- **WHAT TO DO**: Output the lines from the top of the entries below to the line with "Client Portal (398, 1353)", both included, exactly and without pictures.

- **DATASET EXCERPTS**:
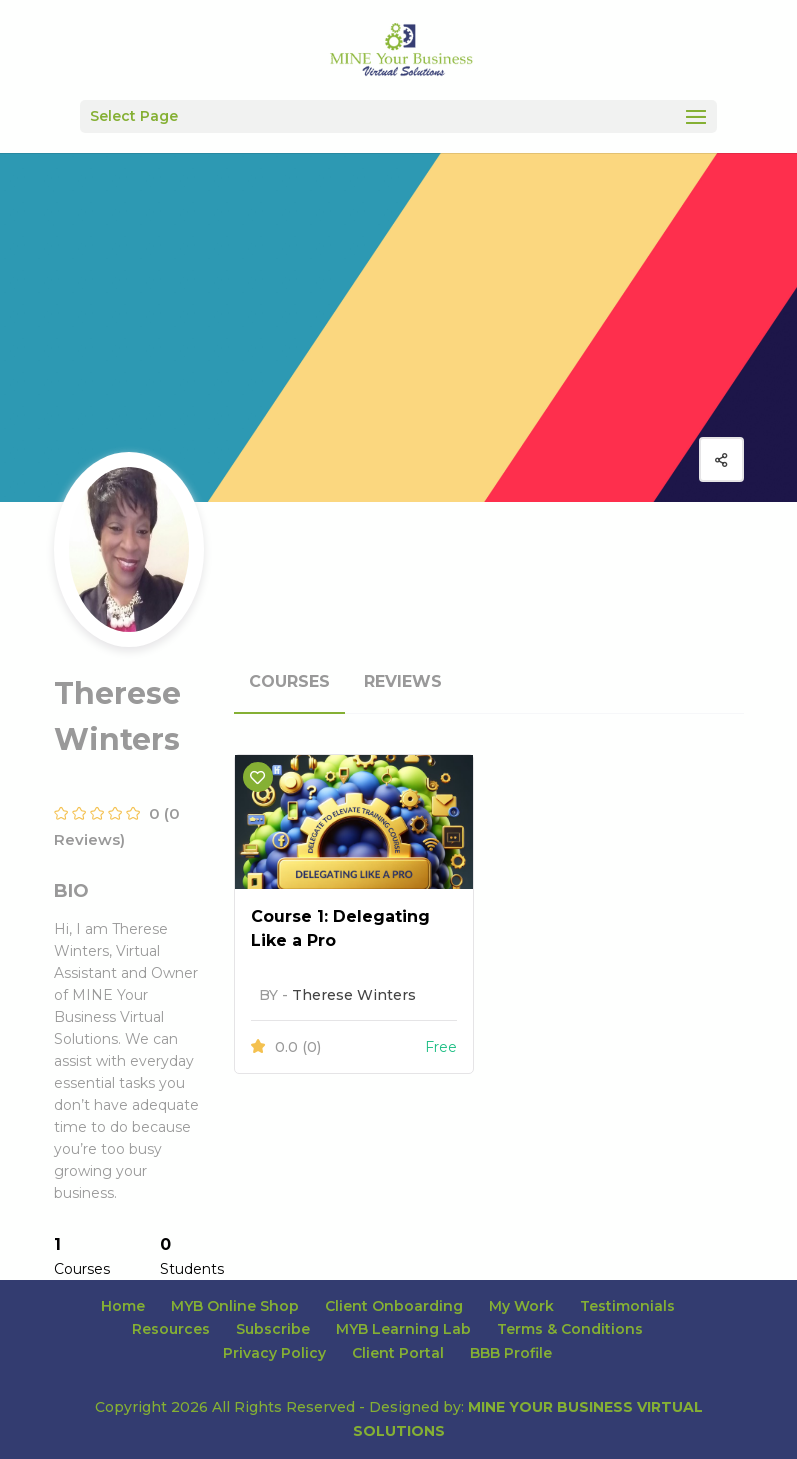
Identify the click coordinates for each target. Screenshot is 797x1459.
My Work (521, 1306)
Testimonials (627, 1306)
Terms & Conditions (570, 1329)
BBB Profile (511, 1353)
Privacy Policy (274, 1353)
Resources (171, 1329)
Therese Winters (354, 995)
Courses (289, 681)
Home (123, 1306)
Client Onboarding (394, 1306)
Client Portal (398, 1353)
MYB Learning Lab (403, 1329)
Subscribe (273, 1329)
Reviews (403, 681)
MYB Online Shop (235, 1306)
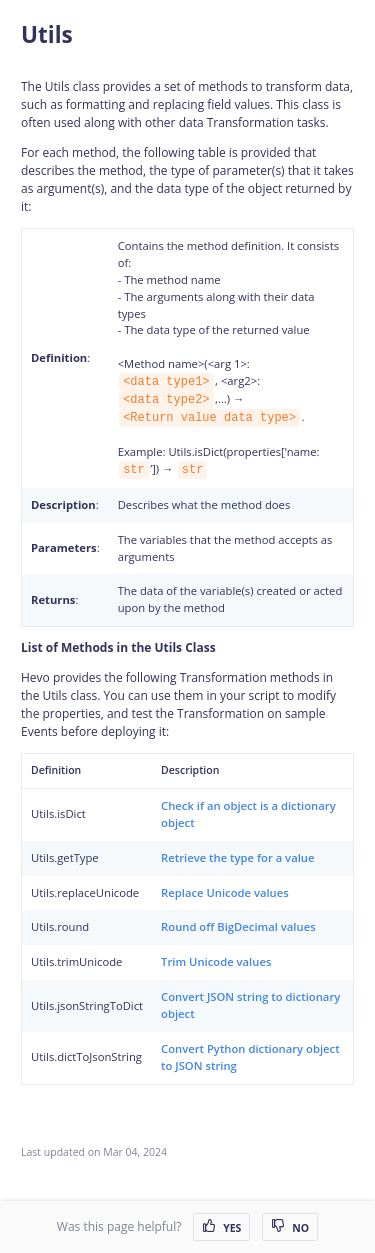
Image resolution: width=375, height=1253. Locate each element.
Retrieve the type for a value (237, 857)
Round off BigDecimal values (238, 926)
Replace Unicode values (225, 892)
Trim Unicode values (216, 961)
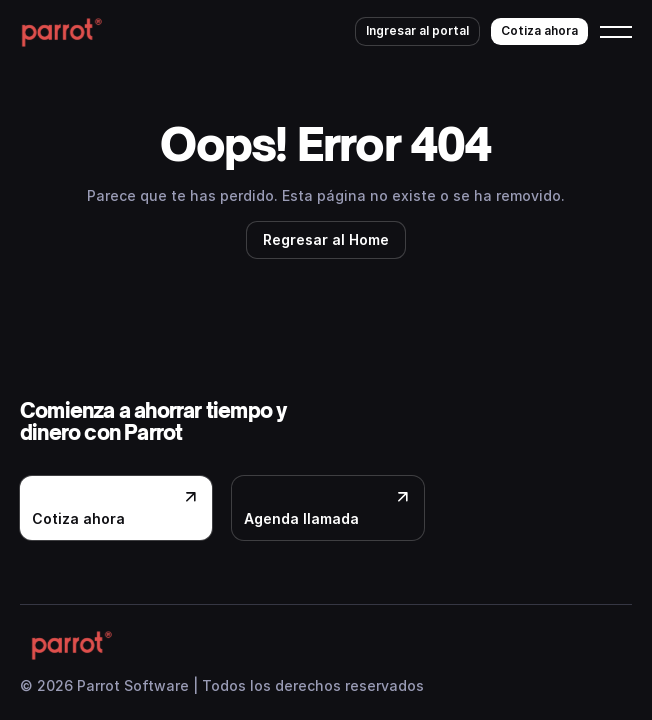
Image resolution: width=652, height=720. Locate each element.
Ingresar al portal (417, 30)
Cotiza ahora (539, 30)
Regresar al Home (326, 239)
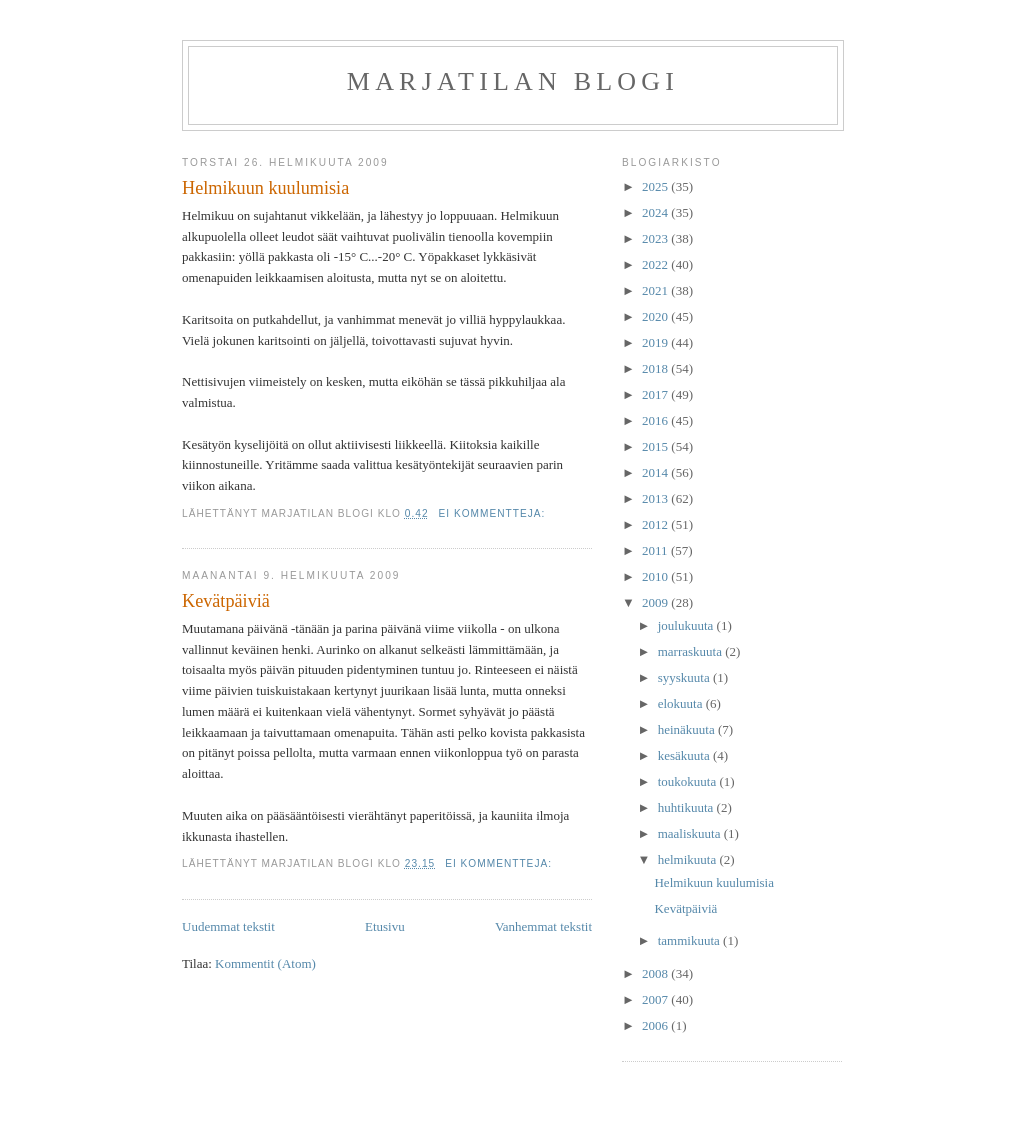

- **WRITTEN RESPONSE**:
Identify the click coordinates for each target. Screenshot is 797x1459.
My Work (521, 1306)
Testimonials (627, 1306)
Terms & Conditions (570, 1329)
BBB Profile (511, 1353)
Privacy Policy (274, 1353)
Resources (171, 1329)
Therese Winters (354, 995)
Courses (289, 681)
Home (123, 1306)
Client Onboarding (394, 1306)
Client Portal (398, 1353)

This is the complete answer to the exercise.